United States Department of Treasury v. Fabe

PETITIONER: United States Department Of Treasury et al.
LOCATION: North Carolina General Assembly

DOCKET NO.: 91-1513
DECIDED BY: Rehnquist Court (1991-1993)
LOWER COURT: United States Court of Appeals for the Sixth Circuit

CITATION: 508 US 491 (1993)
ARGUED: Dec 08, 1992
DECIDED: Jun 11, 1993

James R. Rishel - on behalf of the Respondent
Robert A. Long, Jr. - on behalf of the Petitioners

Facts of the case


Media for United States Department of Treasury v. Fabe

Audio Transcription for Oral Argument - December 08, 1992 in United States Department of Treasury v. Fabe

William H. Rehnquist:

We'll hear argument next in number 91-1513, United States Department of Treasury v. George Fabe.

Mr. Long, you may proceed.

Robert A. Long, Jr.:

Thank you, Mr. Chief Justice, and may it please the Court:

For more than 200 years, Congress has determined the priority of Federal claims against insolvent debtors.

The Federal priority statute, section 3713 of title 31, provides that claims of the United States in nonbankruptcy proceedings shall be paid first.

This Court has repeatedly held that only the plainest inconsistency would warrant our finding an implied exception to the operation of so clear a command.
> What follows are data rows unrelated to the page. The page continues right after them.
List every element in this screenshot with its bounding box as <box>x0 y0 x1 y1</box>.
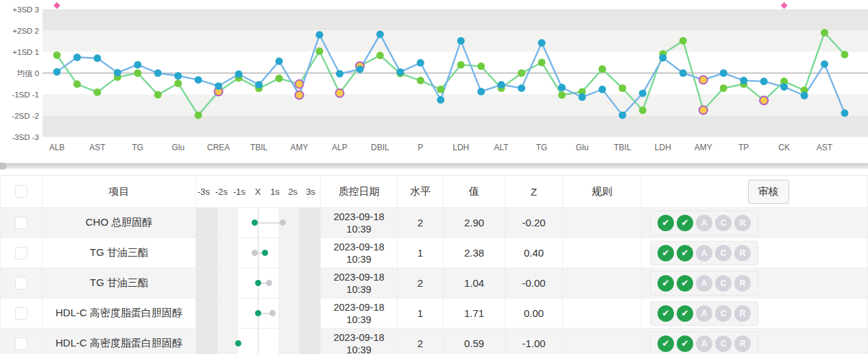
approve-check-button-2[interactable]: ✔ <box>677 305 693 322</box>
flagged-qc-point[interactable] <box>335 89 343 97</box>
action-c-button[interactable]: C <box>715 215 732 231</box>
qc-point[interactable] <box>740 77 747 84</box>
qc-point[interactable] <box>276 75 283 82</box>
approve-check-button-1[interactable]: ✔ <box>658 275 674 292</box>
approve-check-button-2[interactable]: ✔ <box>677 275 693 292</box>
qc-point[interactable] <box>396 68 404 75</box>
qc-point[interactable] <box>53 68 61 75</box>
qc-point[interactable] <box>316 47 324 55</box>
row-checkbox[interactable] <box>15 217 27 229</box>
select-all-checkbox[interactable] <box>15 185 27 198</box>
qc-point[interactable] <box>457 61 465 69</box>
out-of-range-diamond[interactable] <box>781 2 788 9</box>
action-r-button[interactable]: R <box>734 335 751 352</box>
qc-point[interactable] <box>93 54 101 62</box>
qc-point[interactable] <box>821 29 828 36</box>
qc-point[interactable] <box>114 69 121 76</box>
action-r-button[interactable]: R <box>734 245 751 261</box>
qc-point[interactable] <box>679 37 687 45</box>
qc-point[interactable] <box>538 39 546 47</box>
approve-check-button-1[interactable]: ✔ <box>658 215 674 231</box>
qc-point[interactable] <box>599 65 606 73</box>
qc-point[interactable] <box>53 51 61 59</box>
action-r-button[interactable]: R <box>734 305 751 322</box>
qc-point[interactable] <box>518 69 525 77</box>
qc-point[interactable] <box>477 62 485 70</box>
qc-point[interactable] <box>679 69 687 77</box>
approve-check-button-1[interactable]: ✔ <box>658 335 674 352</box>
flagged-qc-point[interactable] <box>760 96 768 104</box>
row-checkbox[interactable] <box>15 277 27 290</box>
qc-point[interactable] <box>618 111 626 119</box>
action-a-button[interactable]: A <box>696 245 712 261</box>
qc-point[interactable] <box>518 84 525 92</box>
qc-point[interactable] <box>195 76 202 84</box>
qc-point[interactable] <box>558 84 566 91</box>
qc-point[interactable] <box>659 54 666 62</box>
out-of-range-diamond[interactable] <box>53 2 60 9</box>
qc-point[interactable] <box>255 81 263 88</box>
qc-point[interactable] <box>73 54 81 61</box>
qc-point[interactable] <box>276 58 283 65</box>
qc-point[interactable] <box>618 84 626 92</box>
qc-point[interactable] <box>821 60 828 68</box>
action-a-button[interactable]: A <box>696 215 712 231</box>
qc-point[interactable] <box>579 93 586 101</box>
flagged-qc-point[interactable] <box>296 80 304 88</box>
action-c-button[interactable]: C <box>715 335 732 352</box>
qc-point[interactable] <box>336 70 343 78</box>
qc-point[interactable] <box>558 91 566 99</box>
qc-point[interactable] <box>154 69 162 77</box>
qc-point[interactable] <box>174 72 182 80</box>
flagged-qc-point[interactable] <box>699 75 708 84</box>
action-c-button[interactable]: C <box>715 275 732 292</box>
row-checkbox[interactable] <box>15 247 27 259</box>
qc-point[interactable] <box>841 109 849 117</box>
qc-point[interactable] <box>538 59 546 67</box>
approve-check-button-2[interactable]: ✔ <box>677 335 693 352</box>
row-checkbox[interactable] <box>15 307 27 320</box>
qc-point[interactable] <box>841 51 849 58</box>
qc-point[interactable] <box>316 31 324 38</box>
qc-point[interactable] <box>477 88 485 95</box>
action-r-button[interactable]: R <box>734 215 751 231</box>
qc-point[interactable] <box>801 92 808 99</box>
qc-point[interactable] <box>174 80 182 87</box>
qc-point[interactable] <box>215 82 222 90</box>
action-a-button[interactable]: A <box>696 335 712 352</box>
qc-point[interactable] <box>376 51 384 59</box>
action-r-button[interactable]: R <box>734 275 751 292</box>
qc-point[interactable] <box>599 86 606 93</box>
qc-point[interactable] <box>417 59 424 67</box>
action-c-button[interactable]: C <box>715 305 732 322</box>
qc-point[interactable] <box>639 106 647 114</box>
qc-point[interactable] <box>720 84 727 92</box>
flagged-qc-point[interactable] <box>296 91 304 99</box>
qc-point[interactable] <box>235 71 243 78</box>
qc-point[interactable] <box>134 69 141 77</box>
qc-point[interactable] <box>437 96 444 104</box>
qc-point[interactable] <box>760 78 768 85</box>
action-a-button[interactable]: A <box>696 275 712 292</box>
approve-check-button-1[interactable]: ✔ <box>658 305 674 322</box>
qc-point[interactable] <box>498 81 505 88</box>
flagged-qc-point[interactable] <box>699 106 708 114</box>
qc-point[interactable] <box>437 86 444 93</box>
approve-check-button-1[interactable]: ✔ <box>658 245 674 261</box>
action-a-button[interactable]: A <box>696 305 712 322</box>
qc-point[interactable] <box>195 111 202 119</box>
qc-point[interactable] <box>780 83 788 91</box>
qc-point[interactable] <box>720 69 727 77</box>
splitter-bar[interactable] <box>0 163 868 169</box>
approve-check-button-2[interactable]: ✔ <box>677 245 693 261</box>
qc-point[interactable] <box>73 80 81 88</box>
qc-point[interactable] <box>154 91 162 99</box>
action-c-button[interactable]: C <box>715 245 732 261</box>
approve-check-button-2[interactable]: ✔ <box>677 215 693 231</box>
qc-point[interactable] <box>356 65 363 73</box>
qc-point[interactable] <box>93 88 101 96</box>
row-checkbox[interactable] <box>15 338 27 350</box>
qc-point[interactable] <box>457 37 465 45</box>
qc-point[interactable] <box>134 61 141 69</box>
qc-point[interactable] <box>639 89 647 97</box>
The question in this case is whether the McCarran-Ferguson Act created an exception to the clear command of section 3713.

In our view, it did not, and our argument has three basic points.

First, the McCarran Act exemption applies to the business of insurance.

A State statute regulating the priority of claims against the estate of an insolvent insurance company does not regulate any business activity of insurance companies.

Consequently, it is not a regulation of the business of insurance within the ordinary meaning of those words.

Second, the State priority statute does not possess the three characteristics of the regulation of the business of insurance identified in this Court's decisions.

It does not result in the transfer or spreading of risk.

It is not an integral part of the contractual relationship between insurer and insured, and it involves entities wholly outside the insurance industry.

Well, may I ask, Mr. Long why the statute doesn't perhaps meet the National Securities test since it is aimed at protecting directly or indirectly the relationship between the insurer and the insured to the extent that it covers the payout in the event of insolvency.

I mean, there... to that extent, it seems to perhaps meet the test.

Robert A. Long, Jr.:

Well, let me give a two-part answer to that question.

Well, maybe not the whole statute, but insofar as it protects the insured.

Robert A. Long, Jr.:

Well, first of all, I think the test that this Court has developed in cases since National Securities is a three-part test.

It's considerably narrower than simply whether the State regulation has some effect on the risk that the policyholder will not be paid.

We think that test would be too broad if it were simply reduced back to that single factor.

The other part of the answer is, in fact, the priority statute has relatively little to do with whether a policyholder's claim is paid.

Of course, it only comes into play in the event that the insurer becomes insolvent, and that's likely to be viewed as a relatively unlikely event by a policyholder.

If it does happen, though, the real insurance against insolvency--

Well, it's more likely these days, isn't it?

It might be a real concern.

Robert A. Long, Jr.:

--It may be more likely these days, and if it is a real concern of a policyholder, the real insurance against insolvency is not the priority statute, it is insurance guaranty funds, which have been established by all 50 States to pay claims of policyholders in the event the insurance company becomes insolvent.

Well, that may be, but I still think to the extent that the statute tries to deal with this situation, that it may very well be covered by McCarran-Ferguson.

Robert A. Long, Jr.:

Well, to the extent that it does and that it meets the other factors that this Court has identified, it could be, but as I say, we don't think that it is... has a... is sufficiently close to the contractual relationship.

It only applies in the event of insolvency.